Par ordonnance de non-conciliation en date du 26 mai 2011, l’époux a été autorisé à introduire une instance en divorce pour altération définitive du lien conjugal.

Au jour de l’assignation en divorce, les époux vivaient séparément depuis deux ans. L’époux avait une relation extraconjugale depuis 2009. Il en a rapporté la preuve au moyen d’un bail signé avec sa concubine avant la séparation d’avec son épouse.

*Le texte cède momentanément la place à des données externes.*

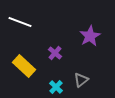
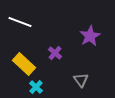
yellow rectangle: moved 2 px up
gray triangle: rotated 28 degrees counterclockwise
cyan cross: moved 20 px left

Mais dans l’intérêt des enfants et pour la bonne gestion du patrimoine commun, les époux ont conservé de bonnes relations.

En considération de ces relations, la Cour d’appel de Versailles déboute l’époux de sa demande en divorce pour altération définitive du lien conjugal en soulignant que:

« Le fait de vivre en concubinage avec une tierce personne peut tout de même s’accommoder du maintien de la communauté affective particulier lorsque l’un des époux conserve des relations familiales avec son conjoint sans établir de façon évidente sa détermination à ne plus le rencontrer sauf à y être contraint soit pour des questions patrimoniales soit pour l’éducation des enfants lorsque ceux-ci encore mineurs vivent au domicile du conjoint à l’égard duquel il sollicite le divorce. »

Cette décision montre l’importance du choix du type de divorce. Ainsi, en raison des bonnes relations entretenues, les parties auraient mieux fait d’opter pour un divorce à l’amiable malgré l’existence d’une relation extraconjugale.